This is the place every tourist gets sent to by any guide or tourist book to buy Ghanaian 'things': wooden masks, carvings, fertility dolls, kente cloth, beads, brass figurines. The name is something of a misnomer. This is more a craft market than an artist's haven (those can be found in the more wealthy shopping malls). It also has its ups and downs as a place to visit.
On the up side, just about any curio you can buy anywhere in Ghana, you can get here - and at about the same price; which saves you from having to lug cloth, statues and masks all over the country while you travel.

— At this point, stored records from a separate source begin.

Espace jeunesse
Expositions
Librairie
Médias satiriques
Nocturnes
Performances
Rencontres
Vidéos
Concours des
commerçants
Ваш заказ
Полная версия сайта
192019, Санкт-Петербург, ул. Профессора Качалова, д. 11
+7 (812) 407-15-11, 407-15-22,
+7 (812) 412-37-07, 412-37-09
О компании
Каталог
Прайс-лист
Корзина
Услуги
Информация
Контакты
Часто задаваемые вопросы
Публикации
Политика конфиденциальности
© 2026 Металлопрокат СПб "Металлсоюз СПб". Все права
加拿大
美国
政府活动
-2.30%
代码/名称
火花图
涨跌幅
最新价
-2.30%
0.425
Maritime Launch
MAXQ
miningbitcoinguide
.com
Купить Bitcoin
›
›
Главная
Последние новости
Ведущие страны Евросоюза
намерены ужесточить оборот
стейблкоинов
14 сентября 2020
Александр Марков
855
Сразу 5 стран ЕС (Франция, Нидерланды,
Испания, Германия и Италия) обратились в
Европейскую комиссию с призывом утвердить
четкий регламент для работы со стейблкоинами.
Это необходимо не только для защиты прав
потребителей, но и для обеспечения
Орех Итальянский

On the downside, its huge and aggressive. One of the more pleasant things about purchasing goods in Africa generally is sitting quietly with a local seller (who may even have made the piece him or herself) and chatting while slowly negotiating an acceptable price for the thing you want. You're not going to get that at the National Arts Centre. The people there (as with most people in Accra) are there to make a buck.

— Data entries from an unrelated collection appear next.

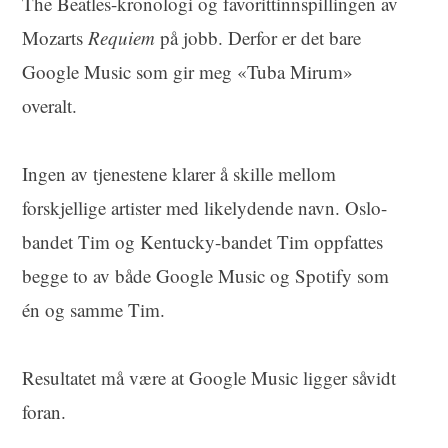
The Beatles-kronologi og favorittinnspillingen av
Mozarts
Requiem
på jobb. Derfor er det bare
Google Music som gir meg «Tuba Mirum»
overalt.
Ingen av tjenestene klarer å skille mellom
forskjellige artister med likelydende navn. Oslo-
bandet Tim og Kentucky-bandet Tim oppfattes
begge to av både Google Music og Spotify som
én og samme Tim.
Resultatet må være at Google Music ligger såvidt
foran.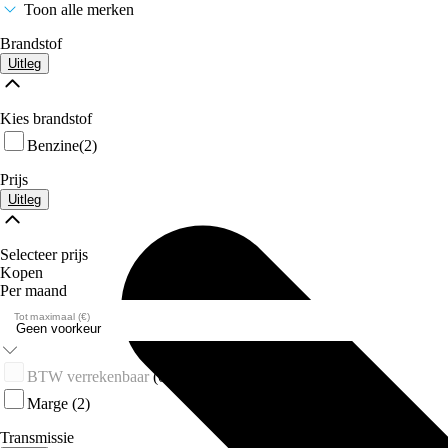
Toon alle merken
Brandstof
Uitleg
Kies brandstof
Benzine
(2)
Prijs
Uitleg
Selecteer prijs
Kopen
Per maand
Tot maximaal (€)
BTW verrekenbaar
(0)
Marge
(2)
Transmissie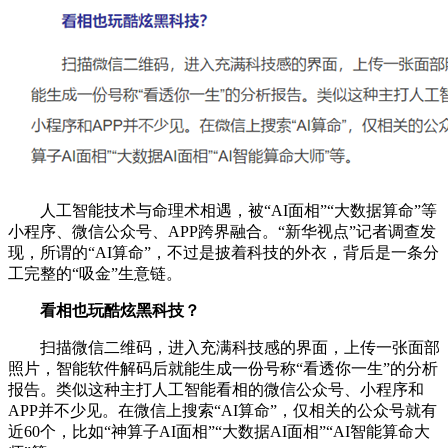
人工智能技术与命理术相遇，被“AI面相”“大数据算命”等
小程序、微信公众号、APP跨界融合。“新华视点”记者调查发
现，所谓的“AI算命”，不过是披着科技的外衣，背后是一条分
工完整的“吸金”生意链。
看相也玩酷炫黑科技？
扫描微信二维码，进入充满科技感的界面，上传一张面部
照片，智能软件解码后就能生成一份号称“看透你一生”的分析
报告。类似这种主打人工智能看相的微信公众号、小程序和
APP并不少见。在微信上搜索“AI算命”，仅相关的公众号就有
近60个，比如“神算子AI面相”“大数据AI面相”“AI智能算命大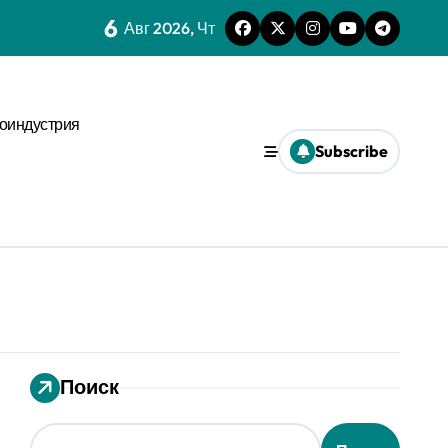
6
 динамике
Авг 2026, Чт
нстве
оиндустрия
х микроуровня
Subscribe
иального давления
ses
ms и виджета
ти
Поиск
еской среде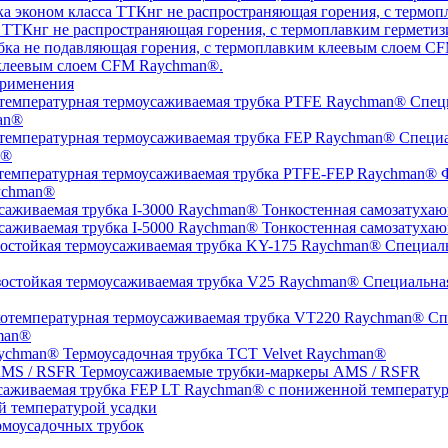
а ТТКнг не распространяющая горения, с термоплавким гермет
 клеевым слоем CFM Raychman®.
рименения
Специ
an®
Специа
n®
Ф
ychman®
Тонкостенная самозатухаю
Тонкостенная самозатухаю
Специаль
Специальная
Спе
man®
Термоусадочная трубка TCT Velvet Raychman®
Термоусаживаемые трубки-маркеры AMS / RSFR
й температурой усадки
моусадочных трубок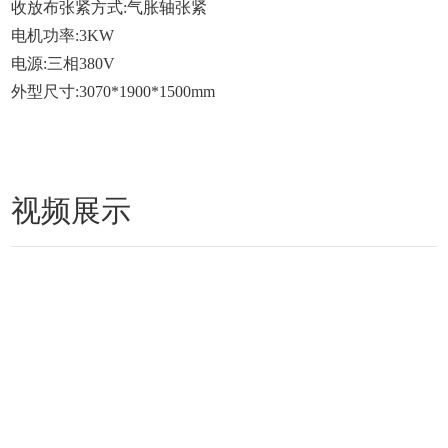
收放布张紧方式:气胀轴张紧
电机功率:3KW
电源:三相380V
外型尺寸:3070*1900*1500mm
视频展示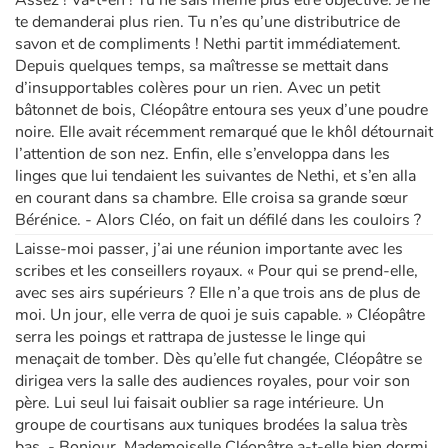
te demanderai plus rien. Tu n’es qu’une distributrice de
savon et de compliments ! Nethi partit immédiatement.
Depuis quelques temps, sa maîtresse se mettait dans
d’insupportables colères pour un rien. Avec un petit
bâtonnet de bois, Cléopâtre entoura ses yeux d’une poudre
noire. Elle avait récemment remarqué que le khôl détournait
l’attention de son nez. Enfin, elle s’enveloppa dans les
linges que lui tendaient les suivantes de Nethi, et s’en alla
en courant dans sa chambre. Elle croisa sa grande sœur
Bérénice. - Alors Cléo, on fait un défilé dans les couloirs ?
Laisse-moi passer, j’ai une réunion importante avec les
scribes et les conseillers royaux. « Pour qui se prend-elle,
avec ses airs supérieurs ? Elle n’a que trois ans de plus de
moi. Un jour, elle verra de quoi je suis capable. » Cléopâtre
serra les poings et rattrapa de justesse le linge qui
menaçait de tomber. Dès qu’elle fut changée, Cléopâtre se
dirigea vers la salle des audiences royales, pour voir son
père. Lui seul lui faisait oublier sa rage intérieure. Un
groupe de courtisans aux tuniques brodées la salua très
bas. - Bonjour. Mademoiselle Cléopâtre a-t-elle bien dormi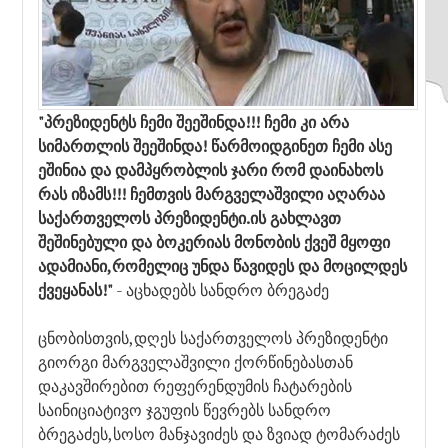
"პრეზიდენტს ჩემი შეეშინდა!!! ჩემი კი არა
სიმართლის შეეშინდა! წარმოიდგინეთ ჩემი ასე
ეშინია და დამპყრობლის ჯარი რომ დაინახოს
რას იზამს!!! ჩემთვის მარგველაშვილი აღარაა
საქართველოს პრეზიდენტი.ის გახლავთ
შეშინებული და ბოკერიას მონობის ქვეშ მყოფი
ადამიანი,რომელიც უნდა წავიდეს და მოცილდეს
ქვეყანას!"
- აცხადებს სანდრო ბრეგაძე
ცნობისთვის,დღეს საქართველოს პრეზიდენტი
გიორგი მარგველაშვილი ქორწინებასთან
დაკავშირებით რეფერენდუმის ჩატარების
საინიციატივო ჯგუფის წევრებს სანდრო
ბრეგაძეს,სოსო მანჯავიძეს და ზვიად ტომარაძეს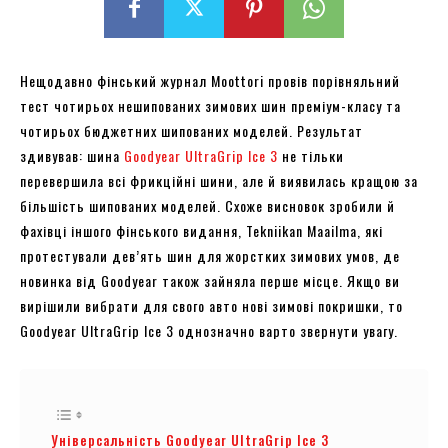
Нещодавно фінський журнал Moottori провів порівняльний
тест чотирьох нешипованих зимових шин преміум-класу та
чотирьох бюджетних шипованих моделей. Результат
здивував: шина
Goodyear UltraGrip Ice 3
не тільки
перевершила всі фрикційні шини, але й виявилась кращою за
більшість шипованих моделей. Схоже висновок зробили й
фахівці іншого фінського видання, Tekniikan Maailma, які
протестували дев’ять шин для жорстких зимових умов, де
новинка від Goodyear також зайняла перше місце. Якщо ви
вирішили вибрати для свого авто нові зимові покришки, то
Goodyear UltraGrip Ice 3 однозначно варто звернути увагу.
Універсальність Goodyear UltraGrip Ice 3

Its hard work to get a good deal, and not a particularly pleasant experience, but you can find what you want and, with a little persistence, get it at a price you like.
Look out particularly for fertility figurines, which come in a great variety of shapes and sizes, and kente cloth - there is a great variety of designs and sizes (from one strip to nine strip), and the cloth is well-priced. As for the back rooms where all the "genuine antiques" are stored, and which you'll be shown with a great deal of conspiratorial gesturing and circumspection, well I take those with a pinch of salt.